En juin, l'organisation environnementale WWF a publié un rapport classant les côtes israéliennes comme les troisièmes plus polluées par les déchets plastiques en Méditerranée, derrière la Turquie et la côte de Barcelone (Espagne), mais devant celles de Valence (Espagne), Alexandrie (Egypte), Alger et Marseille (France).

"A chaque fois que je vais sur la plage maintenant, je passe mon temps à nettoyer, c'est horrible!", se plaint Shani Zylbersztejn, un oeil sur sa fille de neuf mois qui joue avec une fourchette en plastique fraîchement déterrée.

- Plastique casher ? -

Au nord de Tel-Aviv, Limor Gorelik et sa collègue Dana Atias, de l'ONG Zalul, sillonnent les plages huppées de Herzliya, invitant les flâneurs à troquer les plastiques à usage unique pour des verres en bambou et des sacs réutilisables.

C'est que l'habitude d'apporter des couverts jetables pour les pique-niques en famille sur la plage a la vie dure, notamment pour des raisons religieuses.

Le samedi, jour de shabbat, les juifs religieux ne travaillent pas du tout, et "comme ils n'ont pas le droit de nettoyer la vaisselle, ils utilisent du plastique" jetable, remarque Limor Gorelik.

Même jetés dans l'une des poubelles qui parsèment les plages, les déchets plastiques peuvent finir dans la mer, emportés par le vent ou les oiseaux qui éventrent les sacs à la recherche de nourriture.

Galia Pasternak a mené une thèse de doctorat à l'université de Haïfa (nord) sur la pollution des côtes israéliennes. Selon ses données, 60% des déchets sur la plage proviennent des baigneurs eux-mêmes. Seule une minorité est charriée par les courants depuis l'Egypte au sud ou le Liban au nord.

- Argent contre plastique -

En 2005, le ministère de l'Environnement a lancé un programme original: il paie le nettoyage des plages aux municipalités mais exige en retour des résultats concrets. Des contrôles stricts sont effectués régulièrement et les villes défaillantes voient leurs subventions réduites, voire supprimées, explique Ran Amir, directeur de la division de l'environnement marin et des côtes au ministère de l'Environnement.

Le ministère a même traîné en justice certaines municipalités récalcitrantes.
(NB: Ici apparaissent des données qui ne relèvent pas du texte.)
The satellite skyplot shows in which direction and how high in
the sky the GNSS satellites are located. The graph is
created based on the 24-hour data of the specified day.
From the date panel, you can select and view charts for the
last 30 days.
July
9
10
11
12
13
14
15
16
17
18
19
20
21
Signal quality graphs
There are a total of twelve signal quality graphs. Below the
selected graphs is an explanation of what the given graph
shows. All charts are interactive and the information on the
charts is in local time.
La plage de Palmahim, très prisée des Israéliens, a ainsi écopé d'une amende avant de prendre le pli. "C'est l'une des plages les plus propres d'Israël aujourd'hui", se félicite Ran Amir.
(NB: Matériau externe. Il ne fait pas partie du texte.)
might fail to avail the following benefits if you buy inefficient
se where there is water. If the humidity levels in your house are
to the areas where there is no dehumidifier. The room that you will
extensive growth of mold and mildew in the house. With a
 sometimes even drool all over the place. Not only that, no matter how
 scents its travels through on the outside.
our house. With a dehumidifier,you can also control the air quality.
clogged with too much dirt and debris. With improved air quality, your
Il énumère les différentes stratégies mises en place par le ministère ces dernières années: clips publicitaires à la radio et sur internet, amendes, mais aussi recyclage, éducation et mesures de prévention...

"Je pense que cela a en partie fonctionné", reconnaît Galia Pasternak, qui a participé à la mise en place de certains des programmes.

Mais pour Limor Gorelik, Israël est encore à la traîne. Elle prend l'exemple des sachets plastiques, taxés dans les grands magasins depuis 2017: "10 agourot (10 centimes de shekels, soit deux centimes d'euros), ce n'est pas assez", estime la militante écologique, déçue que les petites épiceries échappent encore à cette loi.

"La directive pour mettre fin aux plastiques à usage unique ? Ici, nous en sommes très loin". Le ministère assure que c'est pourtant sa prochaine bataille, mais tout est bloqué dans l'attente des législatives du 17 septembre.